Despite the efforts of the SEIU, SPFE and other union bureaucracies to corral opposition and keep it within safe channels, profound social grievances and a feeling of indignation are continuing to build among workers, driven by the relentless deterioration of living standards.

At a rally held by the SEIU downtown on Monday, a janitor in St. Paul, who asked to be referred to as E, described the issues he and his coworkers were confronting. He told the WSWS, “I’ve been working as a janitor since 2011, and I have only received $5 in raises since then. These days $20 an hour is not enough to live, and I’m only making $18.63 an hour.”

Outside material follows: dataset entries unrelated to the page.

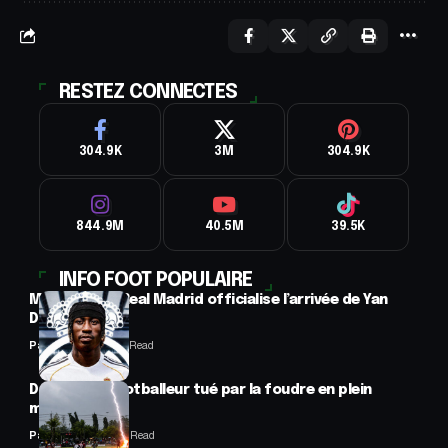
RESTEZ CONNECTES
304.9K
3M
304.9K
844.9M
40.5M
39.5K
INFO FOOT POPULAIRE
Mercato : Le Real Madrid officialise l’arrivée de Yan
Diomandé
Panafrofoot
1 Min Read
Drame : un footballeur tué par la foudre en plein
match
Panafrofoot
2 Min Read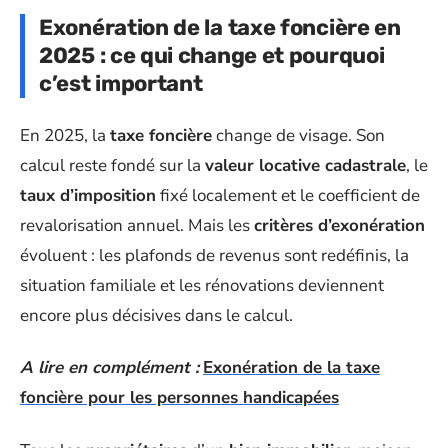
Exonération de la taxe foncière en
2025 : ce qui change et pourquoi
c’est important
En 2025, la
taxe foncière
change de visage. Son
calcul reste fondé sur la
valeur locative cadastrale
, le
taux d’imposition
fixé localement et le coefficient de
revalorisation annuel. Mais les
critères d’exonération
évoluent : les plafonds de revenus sont redéfinis, la
situation familiale et les rénovations deviennent
encore plus décisives dans le calcul.
A lire en complément :
Exonération de la taxe
foncière pour les personnes handicapées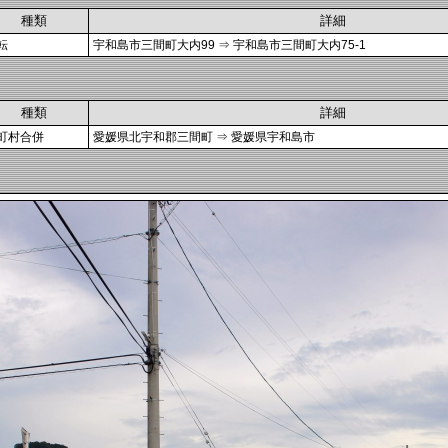
種類
詳細
転
宇和島市三間町大内99 ⇒ 宇和島市三間町大内75-1
種類
詳細
町村合併
愛媛県北宇和郡三間町 ⇒ 愛媛県宇和島市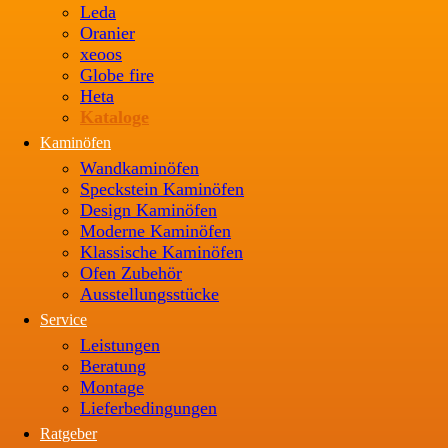
Leda
Oranier
xeoos
Globe fire
Heta
Kataloge
Kaminöfen
Wandkaminöfen
Speckstein Kaminöfen
Design Kaminöfen
Moderne Kaminöfen
Klassische Kaminöfen
Ofen Zubehör
Ausstellungsstücke
Service
Leistungen
Beratung
Montage
Lieferbedingungen
Ratgeber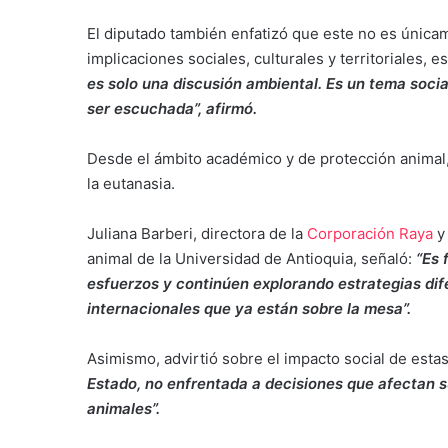
El diputado también enfatizó que este no es únic
implicaciones sociales, culturales y territoriales
es solo una discusión ambiental. Es un tema social
ser escuchada”, afirmó.
Desde el ámbito académico y de protección animal, s
la eutanasia.
Juliana Barberi, directora de la
Corporación Raya
y
animal de la Universidad de Antioquia, señaló:
“Es 
esfuerzos y continúen explorando estrategias dif
internacionales que ya están sobre la mesa”.
Asimismo, advirtió sobre el impacto social de esta
Estado, no enfrentada a decisiones que afectan s
animales”.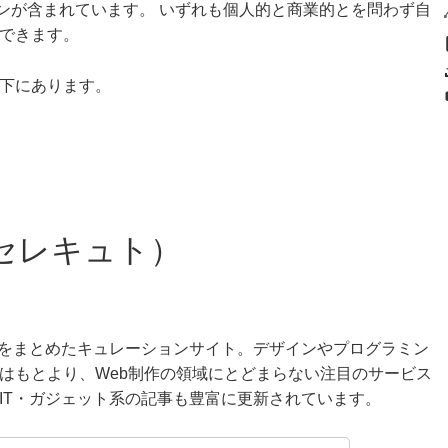
ジョンが含まれています。 いずれも個人的と商業的とを問わず自
できます。
下にあります。
t（セレキュト）
報をまとめたキュレーションサイト。デザインやプログラミン
はもとより、Web制作の領域にとどまらない注目のサービス
IT・ガジェット系の記事も豊富に更新されています。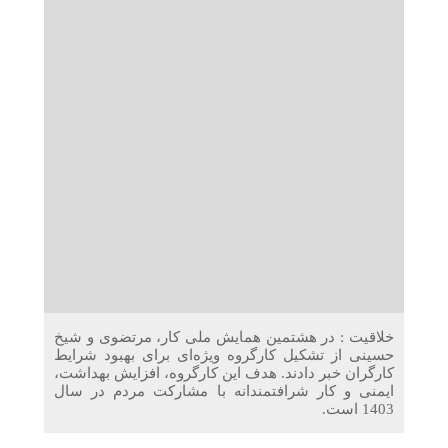
دریافت می‌کنند
غرفه‌های «نگارا» در مرزهای اربعین آماده خدمت‌رسانی به
زائران هستند
خلاقیت : در هشتمین همایش ملی کار، مرتضوی و شیخ
حسینی از تشکیل کارگروه ویژه‌ای برای بهبود شرایط
کارگران خبر دادند. هدف این کارگروه، افزایش بهداشت،
ایمنی و کار شرافتمندانه با مشارکت مردم در سال
1403 است.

Speaking on the COVID-19 pandemic, he continued, “They wanted to call us essential, but when the time came for us to be treated as essential, we got nothing. A lot of us got really sick with COVID-19 and had to stay home for days, weeks sometimes, but we didn’t get any sick pay. Supposedly the company got a billion dollars in relief, but where did it go?

“The union didn’t pay us either. They couldn’t tell us where the money went or why we couldn’t have any sick pay.”

When asked about the current state of the pandemic, E added, “Of course now they get to say it’s over, but people still get sick.”